Document layout detection data
====================
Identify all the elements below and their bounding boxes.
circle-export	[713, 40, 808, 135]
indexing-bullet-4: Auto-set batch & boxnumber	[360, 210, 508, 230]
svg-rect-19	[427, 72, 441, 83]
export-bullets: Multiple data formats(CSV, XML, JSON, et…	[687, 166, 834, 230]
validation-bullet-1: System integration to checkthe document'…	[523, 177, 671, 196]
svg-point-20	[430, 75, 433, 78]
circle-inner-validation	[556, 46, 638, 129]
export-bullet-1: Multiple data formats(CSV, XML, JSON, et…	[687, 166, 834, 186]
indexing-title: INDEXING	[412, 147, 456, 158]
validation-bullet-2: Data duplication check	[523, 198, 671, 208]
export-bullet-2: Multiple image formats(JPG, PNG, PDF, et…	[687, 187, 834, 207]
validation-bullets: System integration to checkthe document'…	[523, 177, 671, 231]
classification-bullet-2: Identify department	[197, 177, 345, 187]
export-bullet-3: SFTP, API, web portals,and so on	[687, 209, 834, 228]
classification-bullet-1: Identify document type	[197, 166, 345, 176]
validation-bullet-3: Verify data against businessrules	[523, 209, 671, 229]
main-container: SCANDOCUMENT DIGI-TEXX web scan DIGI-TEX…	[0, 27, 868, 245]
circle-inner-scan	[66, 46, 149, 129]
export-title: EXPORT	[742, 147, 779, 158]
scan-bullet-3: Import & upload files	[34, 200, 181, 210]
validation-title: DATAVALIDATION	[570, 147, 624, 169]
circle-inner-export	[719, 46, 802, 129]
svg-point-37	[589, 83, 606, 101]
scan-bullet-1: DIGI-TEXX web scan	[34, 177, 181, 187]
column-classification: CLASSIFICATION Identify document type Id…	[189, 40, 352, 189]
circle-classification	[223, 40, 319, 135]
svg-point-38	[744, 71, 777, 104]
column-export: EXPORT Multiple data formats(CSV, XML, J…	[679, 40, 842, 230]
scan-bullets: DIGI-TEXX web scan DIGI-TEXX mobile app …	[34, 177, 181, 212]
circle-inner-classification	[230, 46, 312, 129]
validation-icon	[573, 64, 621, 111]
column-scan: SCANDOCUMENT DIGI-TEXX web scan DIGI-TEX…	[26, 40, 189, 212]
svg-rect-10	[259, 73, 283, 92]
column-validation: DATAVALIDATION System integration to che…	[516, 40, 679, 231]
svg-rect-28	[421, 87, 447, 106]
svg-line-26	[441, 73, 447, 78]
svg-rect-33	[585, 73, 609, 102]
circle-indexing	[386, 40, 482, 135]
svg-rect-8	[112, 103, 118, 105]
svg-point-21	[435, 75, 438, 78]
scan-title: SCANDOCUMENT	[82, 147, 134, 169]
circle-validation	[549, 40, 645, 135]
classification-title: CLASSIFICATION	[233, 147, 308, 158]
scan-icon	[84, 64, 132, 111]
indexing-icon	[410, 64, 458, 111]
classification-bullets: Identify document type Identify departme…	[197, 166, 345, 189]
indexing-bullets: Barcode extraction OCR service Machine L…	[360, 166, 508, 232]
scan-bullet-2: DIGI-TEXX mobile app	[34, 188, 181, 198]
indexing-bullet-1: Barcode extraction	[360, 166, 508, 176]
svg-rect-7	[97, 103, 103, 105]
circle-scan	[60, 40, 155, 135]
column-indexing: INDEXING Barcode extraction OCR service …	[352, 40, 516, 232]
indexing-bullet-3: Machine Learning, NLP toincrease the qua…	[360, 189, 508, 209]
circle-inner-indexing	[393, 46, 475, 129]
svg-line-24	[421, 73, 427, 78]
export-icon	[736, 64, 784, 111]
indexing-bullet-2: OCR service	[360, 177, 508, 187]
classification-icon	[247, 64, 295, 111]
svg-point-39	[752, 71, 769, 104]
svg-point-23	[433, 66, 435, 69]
====================
ACTIVITY
Show all lines in the entries above where the word "System" appears.

PROBLEM SOLUTION
validation-bullet-1: System integration to checkthe document'…	[523, 177, 671, 196]
validation-bullets: System integration to checkthe document'…	[523, 177, 671, 231]
column-validation: DATAVALIDATION System integration to che…	[516, 40, 679, 231]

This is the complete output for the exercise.